Pierre Laniau – Erik Satie: Pièces Pour Guitare
Label: ECM
Year: 1982

“I must confess, the idea of adapting Erik Satie’s piano compositions for guitar initially did not appeal.”
…he said, and then proceeded to make an album of absolutely brilliant interpretations. Not only has Laniau mastered the call-and-response between bass and treble that is so central to Satie’s work, but he has immersed himself in it to the extent that he sometimes sounds like two players… this is also one of the most enduring qualities of Fahey’s more psychomathematical works, and it comes across in an entirely different, but still psychomathematical way here.

He also nurtures a very essential Satiean quality: an emptiness/spaciousness, which is communicated perhaps more perfectly by the fragile nylon strings of the guitar than the vibrant string-clusters of the pianoforte.

And lastly, Laniau draws forth that rarest of qualities which can be found in Satie’s pieces: a music simultaneously intellectual, playful, and soulful.
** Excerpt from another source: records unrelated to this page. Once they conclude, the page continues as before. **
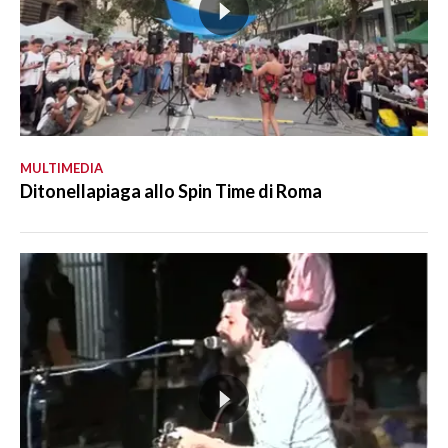
MULTIMEDIA
Ditonellapiaga allo Spin Time di Roma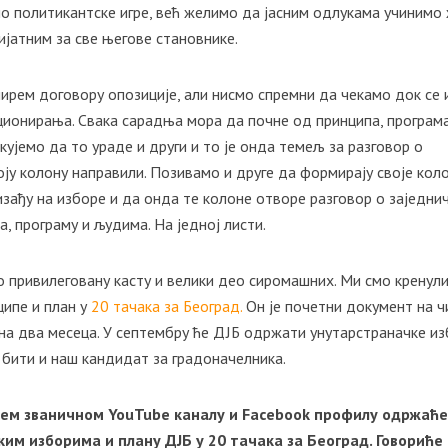
амо политикантске игре, већ желимо да јасним одлукама учинимо
ијатним за све његове становнике.
ирем договору опозиције, али нисмо спремни да чекамо док се и
иционирања. Свака сарадња мора да почне од принципа, програм
кујемо да то ураде и други и то је онда темељ за разговор о
оју колону направили. Позивамо и друге да формирају своје кол
изађу на изборе и да онда те колоне отворе разговор о заједни
, програму и људима. На једној листи.
 привилеговану касту и велики део сиромашних. Ми смо кренули
ципе и план у
20 тачака за Београд.
Он је почетни документ на ч
а два месеца. У септембру ће ДЈБ одржати унутарстраначке и
о бити и наш кандидат за градоначелника.
ашем званичном YouTube каналу и Facebook профилу одржаћ
им изборима и плану ДЈБ у 20 тачака за Београд. Говориће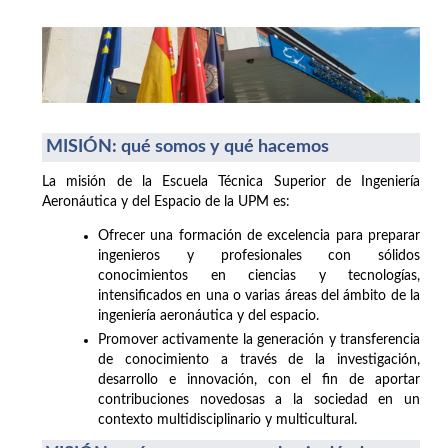
MISIÓN: qué somos y qué hacemos
La misión de la Escuela Técnica Superior de Ingeniería
Aeronáutica y del Espacio de la UPM es:
Ofrecer una formación de excelencia para preparar
ingenieros y profesionales con sólidos
conocimientos en ciencias y tecnologías,
intensificados en una o varias áreas del ámbito de la
ingeniería aeronáutica y del espacio.
Promover activamente la generación y transferencia
de conocimiento a través de la investigación,
desarrollo e innovación, con el fin de aportar
contribuciones novedosas a la sociedad en un
contexto multidisciplinario y multicultural.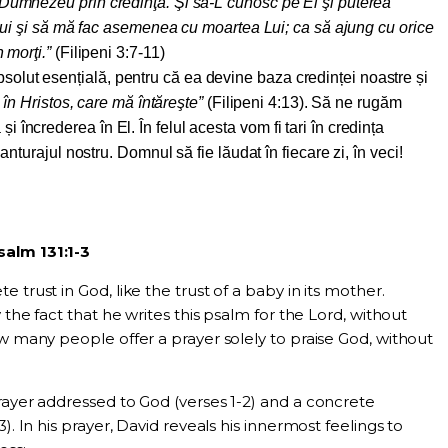
 Dumnezeu prin credinţă. Şi să-L cunosc pe El şi puterea
or Lui şi să mă fac asemenea cu moartea Lui; ca să ajung cu orice
n morţi.”
(Filipeni 3:7-11)
lut esențială, pentru că ea devine baza credinței noastre și
l în Hristos, care mă întăreşte”
(Filipeni 4:13). Să ne rugăm
încrederea în El. În felul acesta vom fi tari în credința
n anturajul nostru. Domnul să fie lăudat în fiecare zi, în veci!
salm 131:1-3
 trust in God, like the trust of a baby in its mother.
 the fact that he writes this psalm for the Lord, without
ow many people offer a prayer solely to praise God, without
rayer addressed to God (verses 1-2) and a concrete
). In his prayer, David reveals his innermost feelings to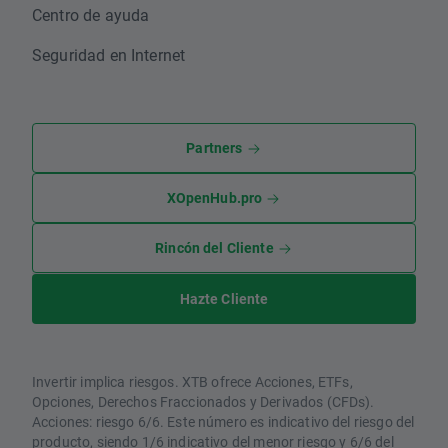
Centro de ayuda
Seguridad en Internet
Partners
XOpenHub.pro
Rincón del Cliente
Hazte Cliente
Invertir implica riesgos. XTB ofrece Acciones, ETFs,
Opciones, Derechos Fraccionados y Derivados (CFDs).
Acciones: riesgo 6/6. Este número es indicativo del riesgo del
producto, siendo 1/6 indicativo del menor riesgo y 6/6 del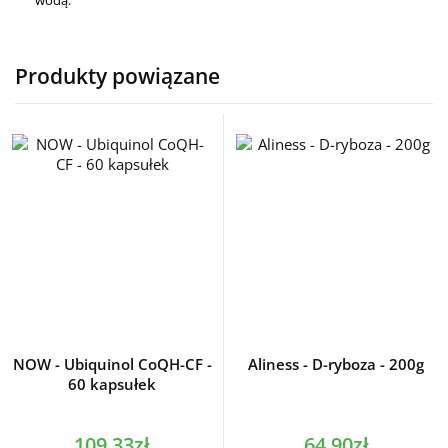
wodą.
Produkty powiązane
NOW - Ubiquinol CoQH-CF -
Aliness - D-ryboza - 200g
60 kapsułek
109,33zł
64,90zł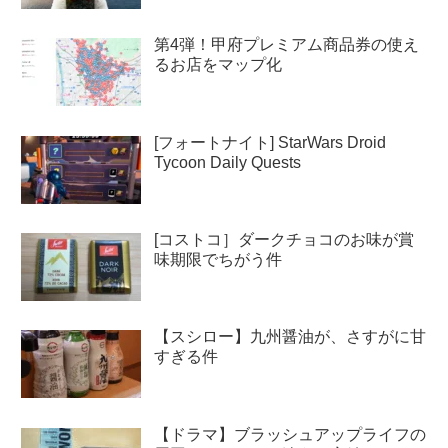
第4弾！甲府プレミアム商品券の使え
るお店をマップ化
[フォートナイト] StarWars Droid
Tycoon Daily Quests
[コストコ］ダークチョコのお味が賞
味期限でちがう件
【スシロー】九州醤油が、さすがに甘
すぎる件
【ドラマ】ブラッシュアップライフの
“Satie was reputed to have been enthralled by the performance of a Romanian folk ensemble who entertained the brimming crowds with their lugubrious, melancholic repertoire and singular instrumental technique. In light of this, especially, it is intriguing to hear the faint spectre of gypsy folk dance in Laniau’s interpretations for guitar.”

“It has been said that the word gnossienne refers to the antique Knossos and the crane dance that was performed outside the labyrinth where the Minotaur was held captive…”

Just as intriguing, is the suggestion that the title for these six pieces derives from the Greek “gnosis” – knowledge – with inherent leanings towards esoteric religious practice: his “first musical expression born out of Satie’s collaboration with Péladan and his Rose et Croix sect.”

Tracks:
1. Four Gnossiennes 1-Lent 3:34
2. Four Gnossiennes 2 – Avec etonnement 1:53
3. Four Gnossiennes 3 – Lent 3:00
4. Four Gnossiennes 4 – Lent (sans presser) 3:12
5. Musiques Intimes et Secrètes – Desespoir agreable 0:53
6. 06 Musiques Intimes et Secrètes 2 – Caresse 2:05
7. 07 Musiques Intimes et Secrètes 3 – Songe creux 1:43
8. Musiques Intimes et Secrètes 4 – Fâcheux example 1:09
9. Musiques Intimes et Secrètes 5 – Nostalgie 1:02
10. Je te Veux 4:46
11. Gymnopédie No. 1 3:06
12. Petite Musique de clown triste 2:18
13. La diva de l’empire 2:36
14. Premier prélude du nazaréen 5:20
15. Les pantins Dansent 2:06

this is not a pipe.
mp3 192kbps | w/ cover | 60mb

This entry was posted in classical, Guitar, seeds. Bookmark the permalink.

3 Responses to Pierre Laniau – Erik Satie: Pièces Pour Guitare

  1. icastico says:

    Thanks for that. Great info…I look forward to hearing the music.

  2. Mike says:

    I’ve been looking for this for a while now.. Iwanted to say how happy I was to stumble across your blog and thank you for sharing 🙂

  3. Patrick says:

    Thanks a lot, I’m hearing now an old vinyl that I’ve lost twenty years ago.